Below are some records. Say in a single number how many of their lines include the word "Javier".

═════ Input material

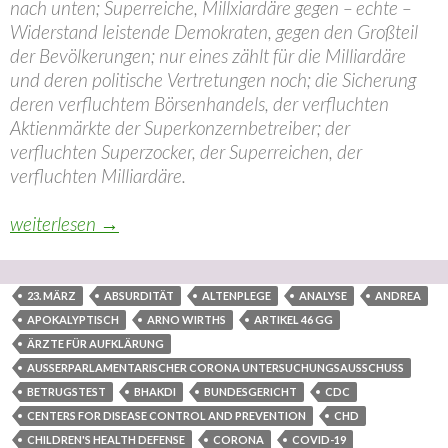
nach unten; Superreiche, Millxiardäre gegen – echte –
Widerstand leistende Demokraten, gegen den Großteil
der Bevölkerungen; nur eines zählt für die Milliardäre
und deren politische Vertretungen noch; die Sicherung
deren verfluchtem Börsenhandels, der verfluchten
Aktienmärkte der Superkonzernbetreiber; der
verfluchten Superzocker, der Superreichen, der
verfluchten Milliardäre.
Kleine Analyse: Konzernpolitisch staatsterroristische Vers
weiterlesen
→
23. MÄRZ
ABSURDITÄT
ALTENPLEGE
ANALYSE
ANDREA
APOKALYPTISCH
ARNO WIRTHS
ARTIKEL 46 GG
ÄRZTE FÜR AUFKLÄRUNG
AUSSERPARLAMENTARISCHER CORONA UNTERSUCHUNGSAUSSCHUSS
BETRUGSTEST
BHAKDI
BUNDESGERICHT
CDC
CENTERS FOR DISEASE CONTROL AND PREVENTION
CHD
CHILDREN'S HEALTH DEFENSE
CORONA
COVID-19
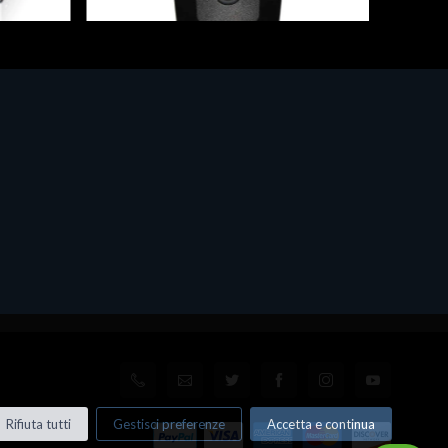
Fiscalizzatori
/LH
Newland lettore bar-code e QR-code
Modello: NL BS80 2D CMOS BT
SCANNER 370 DEC
€292.80
Rifiuta tutti
Gestisci preferenze
Accetta e continua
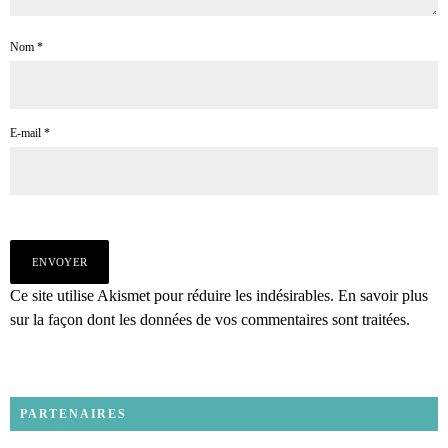
Nom
*
E-mail
*
Ce site utilise Akismet pour réduire les indésirables.
En savoir plus
sur la façon dont les données de vos commentaires sont traitées
.
PARTENAIRES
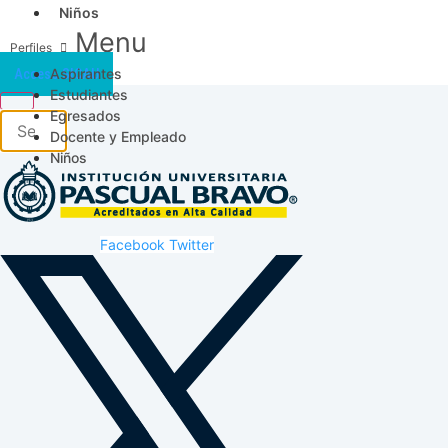
Niños
Menu
Aspirantes
Acceso SICAU
Estudiantes
Egresados
Docente y Empleado
Niños
Facebook
Twitter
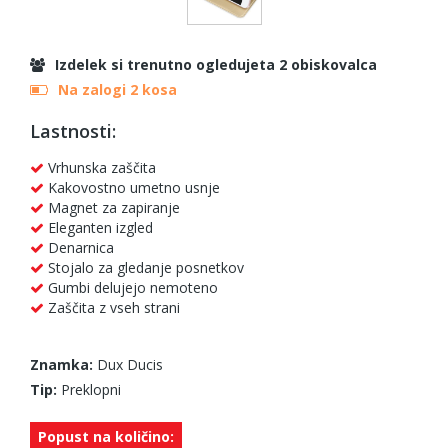
Izdelek si trenutno ogledujeta 2 obiskovalca
Na zalogi 2 kosa
Lastnosti:
Vrhunska zaščita
Kakovostno umetno usnje
Magnet za zapiranje
Eleganten izgled
Denarnica
Stojalo za gledanje posnetkov
Gumbi delujejo nemoteno
Zaščita z vseh strani
Znamka:
Dux Ducis
Tip:
Preklopni
Popust na količino:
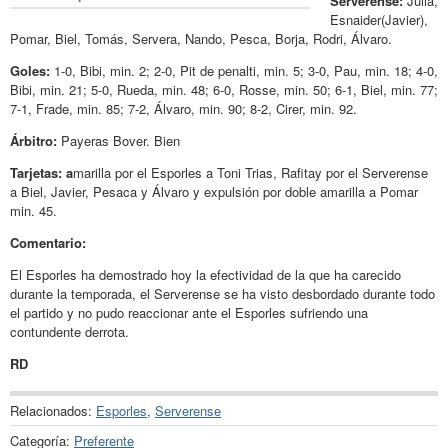
Serverense:
Julià,
Esnaider(Javier),
Pomar, Biel, Tomás, Servera, Nando, Pesca, Borja, Rodri, Álvaro.
Goles:
1-0, Bibi, min. 2; 2-0, Pit de penalti, min. 5; 3-0, Pau, min. 18; 4-0,
Bibi, min. 21; 5-0, Rueda, min. 48; 6-0, Rosse, min. 50; 6-1, Biel, min. 77;
7-1, Frade, min. 85; 7-2, Álvaro, min. 90; 8-2, Cirer, min. 92.
Árbitro:
Payeras Bover. Bien
Tarjetas: a
marilla por el Esporles a Toni Trias, Rafitay por el Serverense
a Biel, Javier, Pesaca y Álvaro y expulsión por doble amarilla a Pomar
min. 45.
Comentario:
El Esporles ha demostrado hoy la efectividad de la que ha carecido
durante la temporada, el Serverense se ha visto desbordado durante todo
el partido y no pudo reaccionar ante el Esporles sufriendo una
contundente derrota.
RD
Relacionados:
Esporles
,
Serverense
Categoría:
Preferente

══════════

### Response
2